4. Structured Error Propagation

Tools must return metadata that enables an agent or coordinator to make intelligent recovery decisions.

  • isError: set true when the tool failed. Do not use it for valid empty results.
  • errorCategory: standardize categories such as TRANSIENT, VALIDATION, and PERMISSION.
  • isRetryable: set true only when retrying could plausibly succeed.
  • Recovery vs. failure: distinguish an access failure from a valid empty result. An access failure may require a pivot or user-facing explanation; an empty result is a successful query with no matches.
JSON (permission denied tool response)
{
  "isError": true,
  "errorCategory": "PERMISSION",
  "isRetryable": false,
  "message": "Database user lacks SELECT permission on opportunities. Ask an admin for crm.opportunities:read."
}
JSON (valid empty result)
{
  "isError": false,
  "rows": [],
  "message": "Query succeeded; no matching leads found."
}

Lab Exercise: Designing a High-Reliability MCP Integration

Self-driven lab Module7_Self_Driven_Lab.ipynb

Objective: master MCP configuration, description engineering, Resources, and structured error handling.

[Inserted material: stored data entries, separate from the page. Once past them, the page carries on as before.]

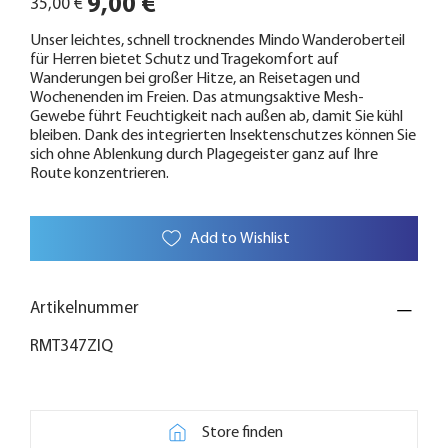
9,00 €
35,00 €
Preis
Unser leichtes, schnell trocknendes Mindo Wanderoberteil
für Herren bietet Schutz und Tragekomfort auf
Wanderungen bei großer Hitze, an Reisetagen und
Wochenenden im Freien. Das atmungsaktive Mesh-
Gewebe führt Feuchtigkeit nach außen ab, damit Sie kühl
bleiben. Dank des integrierten Insektenschutzes können Sie
sich ohne Ablenkung durch Plagegeister ganz auf Ihre
Route konzentrieren.
Add to Wishlist
Artikelnummer
RMT347ZIQ
Store finden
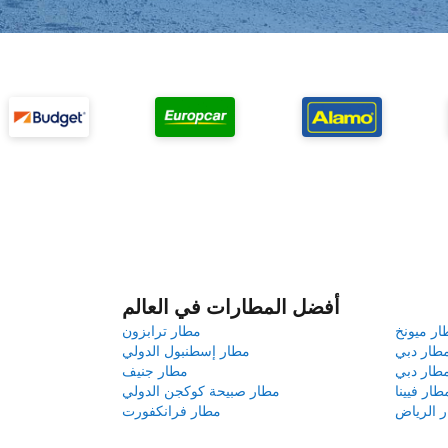
أفضل المطارات في العالم
ار ميونخ
مطار ترابزون
طار دبي
مطار إسطنبول الدولي
طار دبي
مطار جنيف
طار فيينا
مطار صبيحة كوكجن الدولي
 الرياض
مطار فرانكفورت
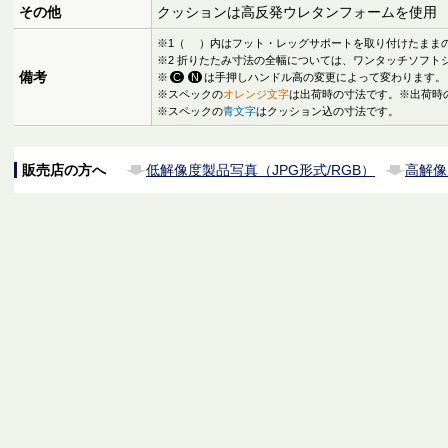
その他
クッションは高反発ウレタンフォームを使用
※1（ ）内はフット・レッグサポートを取り付けたまま
※2 折りたたみ寸法の全幅については、ワンタッチソフト
備考
※
C
N
は手押しハンドル高の変更によって変わります。
※スペックの
オレンジ文字
は出荷時の寸法です。※出荷時
※スペックの
青文字
はクッション込の寸法です。
販売店の方へ
低解像度製品写真（JPG形式/RGB）
高解像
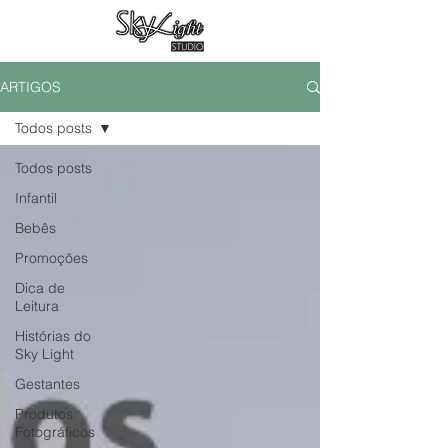
ARTIGOS
Todos posts
Todos posts
Infantil
Bebês
Promoções
Dica de
Leitura
Histórias do
Sky Light
Gestantes
Produtos
Fotográficos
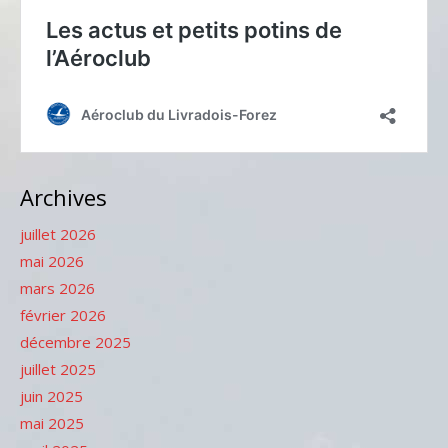
Archives
juillet 2026
mai 2026
mars 2026
février 2026
décembre 2025
juillet 2025
juin 2025
mai 2025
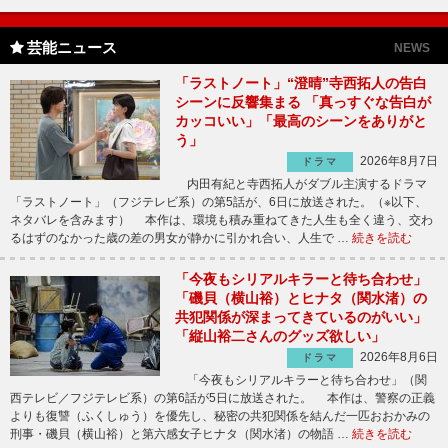
芸能ニュース
NEWS
「ラストノート」“澄晴”寺西拓人の告白
シーンに反響集まる 「真っすぐな告白が
カッコいい」「最高のシーンをありがと
う」
2026年8月7日
ドラマ
内田有紀と寺西拓人がダブル主演するドラマ
「ラストノート」（フジテレビ系）の第5話が、6日に放送された。（※以下、
ネタバレを含みます） 本作は、環境も積み重ねてきた人生も全く違う、交わ
るはずのなかった歳の差の男女が静かに引かれ合い、人生で …
続きを読む
「今夜もシリアルキラーと待ち合わせ」
「磯貝（横山裕）とヒナタ（関水渚）の
共犯関係が深まってきているのがいい」
「縦山裕二さんのグッズ欲しい」
2026年8月6日
ドラマ
「今夜もシリアルキラーと待ち合わせ」（関
西テレビ／フジテレビ系）の第6話が5日に放送された。 本作は、警察の正義
よりも復讐（ふくしゅう）を優先し、秘密の共犯関係を結んだ一匹おおかみの
刑事・磯貝（横山裕）と第六感女子ヒナタ（関水渚）の物語 …
続きを読む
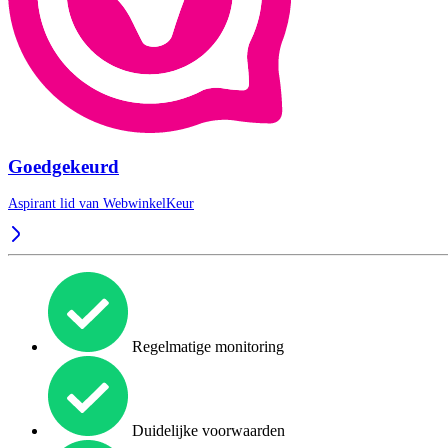
Goedgekeurd
Aspirant lid van
WebwinkelKeur
Regelmatige monitoring
Duidelijke voorwaarden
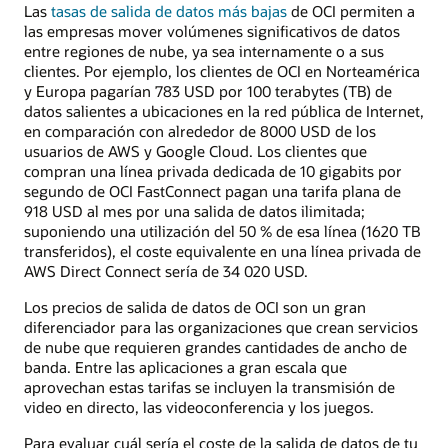
Las
tasas de salida de datos más bajas
de OCI permiten a
las empresas mover volúmenes significativos de datos
entre regiones de nube, ya sea internamente o a sus
clientes. Por ejemplo, los clientes de OCI en Norteamérica
y Europa pagarían 783 USD por 100 terabytes (TB) de
datos salientes a ubicaciones en la red pública de Internet,
en comparación con alrededor de 8000 USD de los
usuarios de AWS y Google Cloud. Los clientes que
compran una línea privada dedicada de 10 gigabits por
segundo de OCI FastConnect pagan una tarifa plana de
918 USD al mes por una salida de datos ilimitada;
suponiendo una utilización del 50 % de esa línea (1620 TB
transferidos), el coste equivalente en una línea privada de
AWS Direct Connect sería de 34 020 USD.
Los precios de salida de datos de OCI son un gran
diferenciador para las organizaciones que crean servicios
de nube que requieren grandes cantidades de ancho de
banda. Entre las aplicaciones a gran escala que
aprovechan estas tarifas se incluyen la transmisión de
video en directo, las videoconferencia y los juegos.
Para evaluar cuál sería el coste de la salida de datos de tu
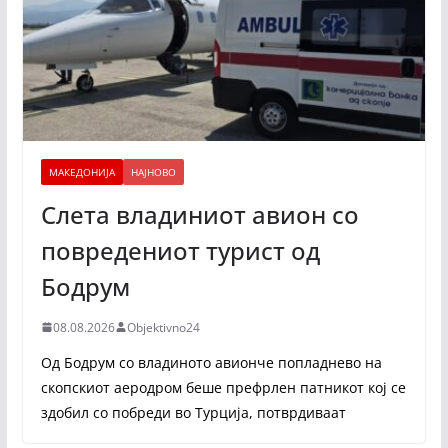
МАКЕДОНИЈА
НАЈНОВО
Слета владиниот авион со
повредениот турист од
Бодрум
08.08.2026
Objektivno24
Од Бодрум со владиното авионче попладнево на
скопскиот аеродром беше префрлен патникот кој се
здобил со побреди во Турција, потврдиваат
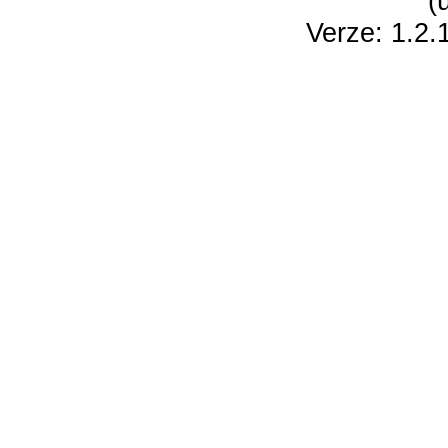
(
Verze: 1.2.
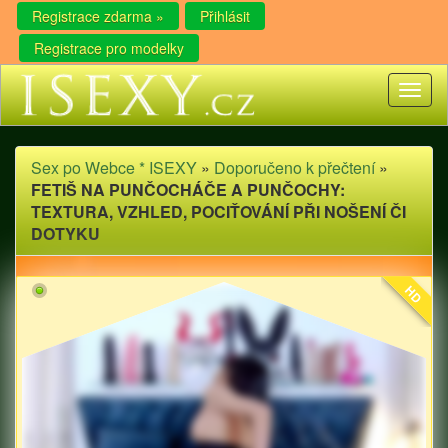
Registrace zdarma »
Přihlásit
Registrace pro modelky
Toggl
naviga
Sex po Webce * ISEXY
»
Doporučeno k přečtení
»
FETIŠ NA PUNČOCHÁČE A PUNČOCHY:
TEXTURA, VZHLED, POCIŤOVÁNÍ PŘI NOŠENÍ ČI
DOTYKU
HD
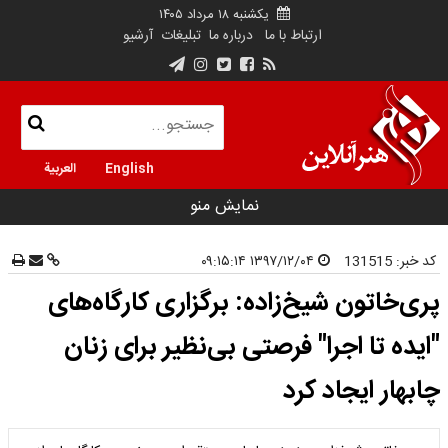
یکشنبه ۱۸ مرداد ۱۴۰۵
ارتباط با ما
درباره ما
تبلیغات
آرشیو
English
العربية
نمایش منو
کد خبر:
131515
۱۳۹۷/۱۲/۰۴ ۰۹:۱۵:۱۴
پری‌خاتون شیخ‌زاده: برگزاری کارگاه‌های
"ایده تا اجرا" فرصتی بی‌نظیر برای زنان
چابهار ایجاد کرد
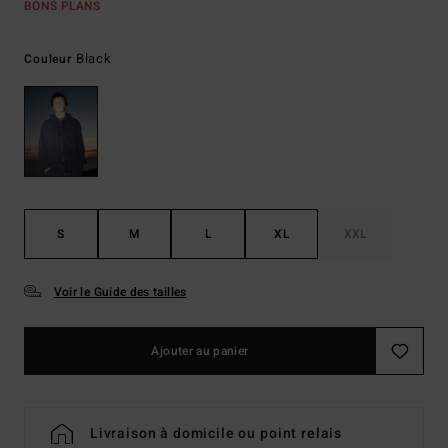
BONS PLANS
Black
Couleur
S
M
L
XL
XXL
Voir le Guide des tailles
Ajouter au panier
Livraison à domicile ou point relais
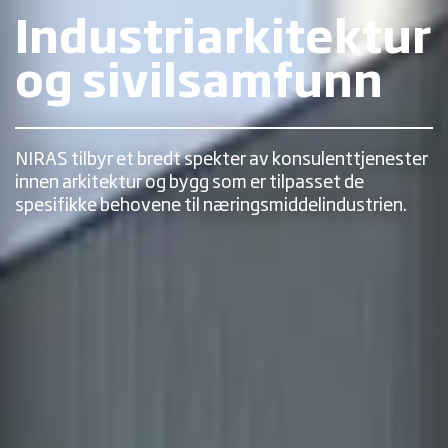
Industriarkitektur
og sivilsamfunn
NIRAS tilbyr et bredt spekter av konsulenttjenester
innen arkitektur og bygg som er tilpasset de
spesifikke behovene til næringsmiddelindustrien.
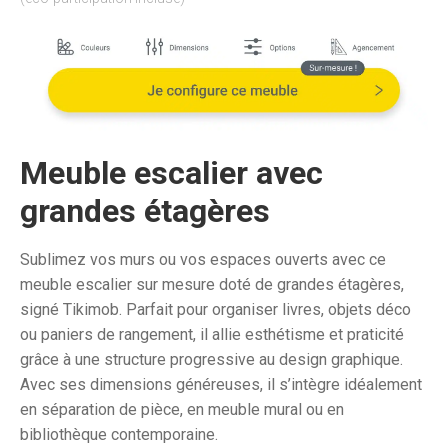
prix
prix
initial
actu
était :
est :
4
3
409,57€.
351,
Meuble escalier avec
grandes étagères
Sublimez vos murs ou vos espaces ouverts avec ce
meuble escalier sur mesure doté de grandes étagères,
signé Tikimob. Parfait pour organiser livres, objets déco
ou paniers de rangement, il allie esthétisme et praticité
grâce à une structure progressive au design graphique.
Avec ses dimensions généreuses, il s’intègre idéalement
en séparation de pièce, en meuble mural ou en
bibliothèque contemporaine.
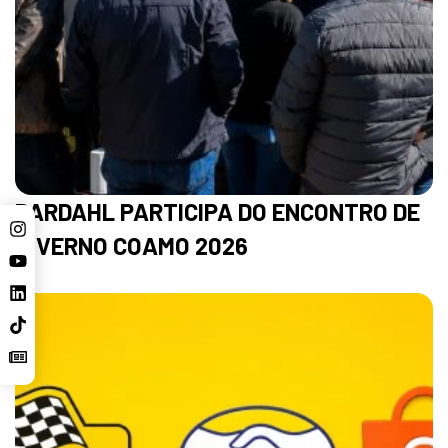
BARDAHL PARTICIPA DO ENCONTRO DE
INVERNO COAMO 2026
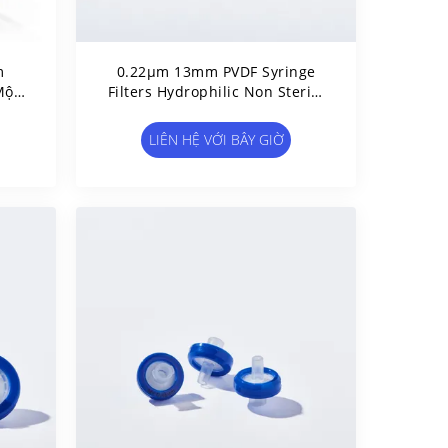
m
0.22μm 13mm PVDF Syringe
Một
Filters Hydrophilic Non Sterile
FE
100pcs/Pk
LIÊN HỆ VỚI BÂY GIỜ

  1. Secure configuration: create a project-level .mcp.json file that connects to a mock database server using ${DB_PASSWORD} for environment variable substitution.
  2. Catalog implementation: define an MCP Resource at db://crm/schema that lists available tables and column definitions. Verify that the agent uses this Resource to plan a complex join before calling tools.
  3. Description engineering: given built-in Grep and custom SemanticSearch, rewrite the SemanticSearch description so the agent chooses it for concept-based queries but continues using Grep for exact string matches.
  4. Error handling: implement a "Permission Denied" response with isError: true, errorCategory: "PERMISSION", and isRetryable: false. Verify the agent informs the user instead of attempting a redundant retry.
  5. ZDR compliance audit: if the architecture uses the MCP Connector, document that the workflow is not ZDR-eligible because the connector requires server-side routing.
Architect Tip for the Exam

MCP reliability is not just connectivity. The architecture is reliable when server scope is intentional, secrets are externalized, Resources reduce exploratory calls, descriptions make tool choice obvious, and error metadata tells the agent whether to retry, pivot, or inform the user.